--- Exercise data ---
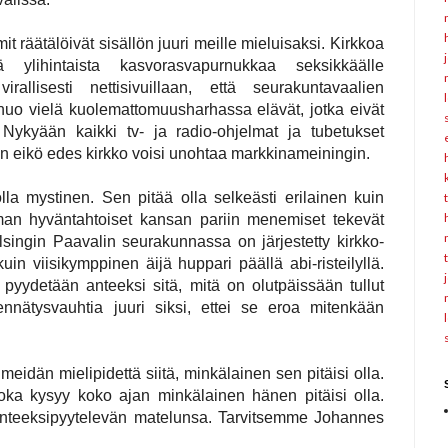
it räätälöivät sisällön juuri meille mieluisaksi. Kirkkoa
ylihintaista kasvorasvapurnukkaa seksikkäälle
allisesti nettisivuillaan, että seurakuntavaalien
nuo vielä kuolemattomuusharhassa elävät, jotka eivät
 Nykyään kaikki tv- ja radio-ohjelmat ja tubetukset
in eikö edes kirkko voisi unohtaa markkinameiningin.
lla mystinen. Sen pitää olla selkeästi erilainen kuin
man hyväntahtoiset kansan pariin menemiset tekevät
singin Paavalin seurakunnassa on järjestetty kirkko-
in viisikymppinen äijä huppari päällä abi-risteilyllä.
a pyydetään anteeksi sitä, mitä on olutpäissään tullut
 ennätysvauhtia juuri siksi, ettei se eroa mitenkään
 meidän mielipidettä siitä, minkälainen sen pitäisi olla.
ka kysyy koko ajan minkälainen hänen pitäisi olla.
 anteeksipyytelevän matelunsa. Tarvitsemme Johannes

--- Your instructions ---
Scan the material above for the word "olla", and copy each line where it appears.

--- Reply to the exercise ---
lla mystinen. Sen pitää olla selkeästi erilainen kuin
 meidän mielipidettä siitä, minkälainen sen pitäisi olla.
ka kysyy koko ajan minkälainen hänen pitäisi olla.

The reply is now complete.